The literal translation
The phrase “Pura Vida” literally translates to “Pure Life” or “Simple Life”. In Spanish, “Pura” also means “pure”, “simply”, “incorrupt”, “just or only”, and “clean”.
When to use the phrase
Much like “No Problem” in Jamaica, “Aloha” in Hawaii, or “Hakuna Matata” in Tanzania, the phrase can be used in multiple situations. Ticos use it to say hello and good-bye. They use it to toast or say thanks. They also use it to express a general sentiment of positivity. For example, if you ask someone how they are doing, they may respond with “Pura Vida!” to mean that they are having a great day. Ticos will use the term to express a feeling of happiness and appreciation.
The phrase even appears in Creativa’s school song. Here is one of the verses:
Me encanta jugar con computadoras
O irme buscando guayabas y moras
En la huerta encontramos mas comida
Frutas de mi labor son pura vida
This translates to:
I love to play with computers
Or go looking for guavas and berries
In the garden we will find more food
The fruits of my labor are pura vida
When I see my children come home from school with their happy mouths colored blue from eating “bocas negras” from the school orchard, I understand what this means.

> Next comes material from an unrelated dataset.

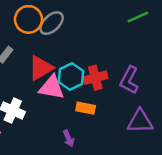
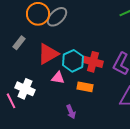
red cross: (95, 78) -> (93, 62), turned 30
pink triangle: (52, 87) -> (58, 78), moved, size x0.6

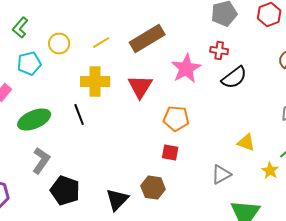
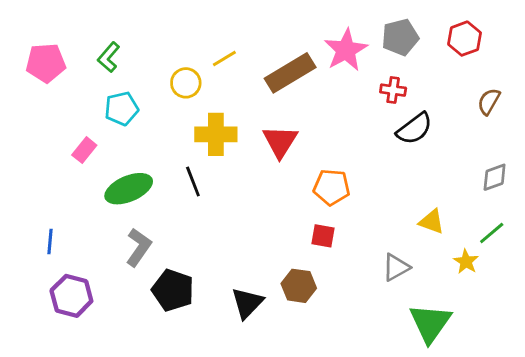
yellow line: (101, 43) -> (224, 59), moved
yellow circle: (59, 44) -> (186, 83), moved
pink star: (186, 69) -> (346, 50), moved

They are living these words. They are living la Pura Vida when they are able to climb a tree to pick berries and fruit to eat.

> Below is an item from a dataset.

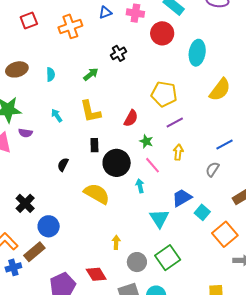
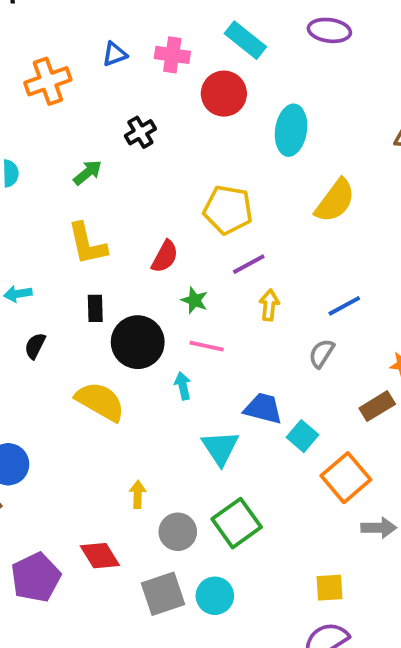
cyan arrow: (57, 115) -> (18, 294), moved, turned -64
yellow arrow: (178, 152) -> (269, 305), moved
pink line: (153, 165) -> (207, 346), turned -36
blue trapezoid: (182, 198) -> (263, 408), turned 45

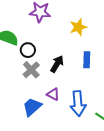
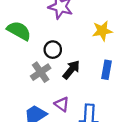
black circle: (28, 50) -> (53, 50), moved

I have heard some folks use the term as a mantra to ward off negative feelings caused by life’s little mishaps. For example, if you are telling someone that you got on the wrong bus from Puntarenas to Quepos (this actually did happen to me!), you can end the anecdote with a well placed, “Pura Vida!” This is to convey that you will not let a simple thing like a flat tire, broken MacBook Air, or slow wi-fi connection bring you down. It is a way of saying “Relax” or “Chill out”. Whether your are on the beach, or in the cloud forest, or in a volcanic hot spring, living in Costa Rica makes it easy to set the mundane aside.
Its place in Tico culture
For Ticos, Pura Vida means so much more than a cool way to say hello or goodbye. It is a way of life. Costa Rica is one of the happiest countries on the planet. Though it is a developing country that shares borders with its Latin American cousins that have seen strife, rampant poverty, violence, and civil war in the recent years, Costa Rica has been shielded from most of that. Part of Costa Rica’s sheltering from all of that may be the mountain ranges that isolate it from bordering countries, but it also the Tico attitude. After all, this is a country that many years ago decided to disband its military in order to fund health-care, education, and conservation efforts. There is a lot of negativity and suffering in the world. Ticos have chosen to focus on the positive and the beauty around them. They are grateful for being able to live on this planet.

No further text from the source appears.